22 August 2007
Yesterday, I heard on NPR that Vera Wang is coming out with a line, Very Vera, for Kohl’s stores. Ahhh yes, the Democratization of Fashion. In 2000, Target brought in its first design partner, Mossimo Giannulli, followed by Liz Lange in 2002 and Isaac Mizrahi in 2003. A year or two ago, Wal-mart adopted the same approach to attracting more fashion conscious shoppers, but without as much success. And now Kohl’s. According to one fashion blog I read, “In recent years, a slew of high-end designers have worked with lower-end firms to offer "designer" products at low prices. This trend came to be termed "massclusivity"--the idea being that a lower ticket price would make high fashion available to the masses.” But is it possible that by bringing high-end designs to the public, the high-end designers are diminishing their own distinctiveness? Is it not precisely exclusivity that contributes to a product’s prestige and demand? And are we, the masses, truly experiencing the high-end luxury that these designers are bringing to our discount stores? Don’t get me wrong. I’m happy to pay $35 for a dress instead of $150. But something has to give, and something does. I recently bought an Isaac Mizrahi dress from Target. Style and fit? Great. Price? Great. Quality and fabric? Questionable. These clothes are not the stuff of the rich and famous. Nor should they be. For the sake of fashion and design, Cate Blanchett should not (and will never) show up at the Oscars with a Mossimo dress from Target.
Bottom line: Massclusivity will not grant me the opportunity to adorn myself with the luxurious fabrics and unique patterns of high-end designers. That’s what makes high-end designers high-end. And if they ceased to be high-end, where would Charlize Theron shop? But massclusivity will give me the opportunity to find unique designs by talented designers for a very reasonable price. Sure, I may need to replace some buttons and trim some loose threads, but hey, you get what you pay for.
20 August 2007
The trip left us wanting more. Seattle displays a striking contrast between modern architecture and ancient natural beauty. Because of Seattle's many hills, there are many vantage points from which to see the city. For any foreground scene of recent architectural achievement, there is a background landscape of the Olympics or the Cascades--and always Mt. Rainier in full view. I was left marveling at how young our country is in the midst of a very mature, experienced and beautiful Mother Earth. We wish we had had time to explore some of the earth that cradles this bright, lovely city. To hike along the rises and kayak through the wrinkles. We will have to return.

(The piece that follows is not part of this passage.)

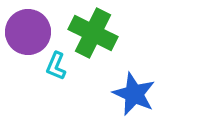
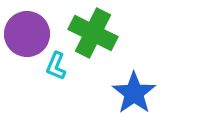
purple circle: moved 1 px left, 2 px down
blue star: moved 1 px up; rotated 12 degrees clockwise
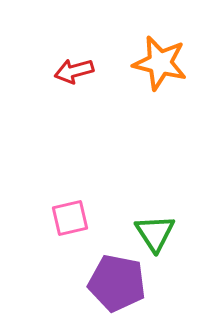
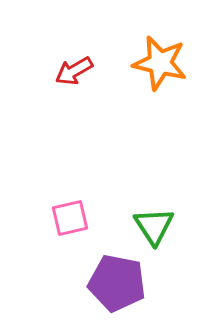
red arrow: rotated 15 degrees counterclockwise
green triangle: moved 1 px left, 7 px up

[It should be noted that the wedding picture above is of Liz and her father, not her husband, Patrick. Sorry, Pat!]
17 August 2007
BEIJING (Reuters) - A Chinese couple tried to name their baby "@," claiming the character used in e-mail addresses echoed their love for the child, an official trying to whip the national language into line said Thursday.

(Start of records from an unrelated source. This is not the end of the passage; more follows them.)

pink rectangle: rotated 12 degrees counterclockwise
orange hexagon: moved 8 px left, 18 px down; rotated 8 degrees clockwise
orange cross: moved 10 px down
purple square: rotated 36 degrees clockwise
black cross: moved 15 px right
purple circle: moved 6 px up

The unusual name stands out especially in Chinese, which has no alphabet and instead uses tens of thousands of multi-stroke characters to represent words.
"The whole world uses it to write e-mail, and translated into Chinese it means 'love him'," the father explained, according to the deputy chief of the State Language Commission Li Yuming.
While "@" is familiar to Chinese e-mail users, they often use the English word "at" to sound it out -- which with a drawn out "T" sounds something like "ai ta," or "love him," to Mandarin speakers.
Li told a news conference on the state of the language that the name was an extreme example of people's increasingly adventurous approach to Chinese, as commercialization and the Internet break down conventions.
Another couple tried to give their child a name that rendered into English sounds like "King Osrina."
Li did not say if officials accepted the "@" name. But earlier this year the government announced a ban on names using Arabic numerals, foreign languages and symbols that do not belong to Chinese minority languages.
Sixty million Chinese faced the problem that their names use ancient characters so obscure that computers cannot recognize them and even fluent speakers were left scratching their heads, said Li, according to a transcript of the briefing on the government Web site (www.gov.cn).
One of them was the former Premier Zhu Rongji, whose name had a rare "rong" character that gave newspaper editors headaches.
10 August 2007
On a more substantive note, Timeless Toys was rated the best toy store in the city by Chicago Magazine and it was featured in the Chicago Tribune. I have experienced its grace and charm on a number of occasions, whether buying gifts for our niece and nephew or playing dress up over Memorial Day weekend.
It is a staple to our little neighborhood and perhaps Angelina knew that. Or perhaps she wanted to escape the glitz and glamor of downtown. Or maybe she just wanted to give us ordinary folks a chance to be starstruck.